Working with Celery and Django Database Transactions

Last updated June 20th, 2020

In this tutorial, we'll look at how to prevent a Celery task dependent on a Django database transaction from executing before the database commits the transaction. This is a fairly common issue.

Django + Celery Series:

  1. Asynchronous Tasks with Django and Celery
  2. Handling Periodic Tasks in Django with Celery and Docker
  3. Automatically Retrying Failed Celery Tasks
  4. Working with Celery and Database Transactions (this article!)

Contents

Objectives

After reading, you should be able to:

  1. Describe what a database transaction is and how to use it in Django
  2. Explain why you might get a DoesNotExist error in a Celery worker and how to solve it
  3. Prevent a task from executing before the database commits a transaction

What is a database transaction?

A database transaction is a unit of work that is either committed (applied to the database) or rolled back (undone from the database) as a unit.

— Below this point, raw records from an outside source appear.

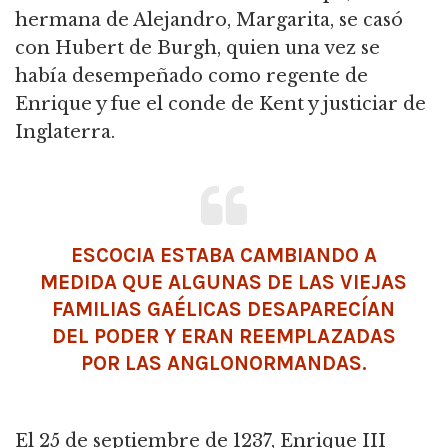
hermana de Alejandro, Margarita, se casó
con Hubert de Burgh, quien una vez se
había desempeñado como regente de
Enrique y fue el conde de Kent y justiciar de
Inglaterra.
ESCOCIA ESTABA CAMBIANDO A
MEDIDA QUE ALGUNAS DE LAS VIEJAS
FAMILIAS GAÉLICAS DESAPARECÍAN
DEL PODER Y ERAN REEMPLAZADAS
POR LAS ANGLONORMANDAS.
El 25 de septiembre de 1237, Enrique III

Most databases use the following pattern:

  1. Begin the transaction.
  2. Execute a set of data manipulations and/or queries.
  3. If no error occurs, then commit the transaction.
  4. If an error occurs, then roll back the transaction.

As you can see, a transaction is a very useful way to keep your data far away from chaos.

How to use database transactions in Django

You can find the source code for this tutorial on Github. If you decide to use this code as you work through this post, keep in mind that the username must be unique. You could use a random username generator for testing purposes like Faker.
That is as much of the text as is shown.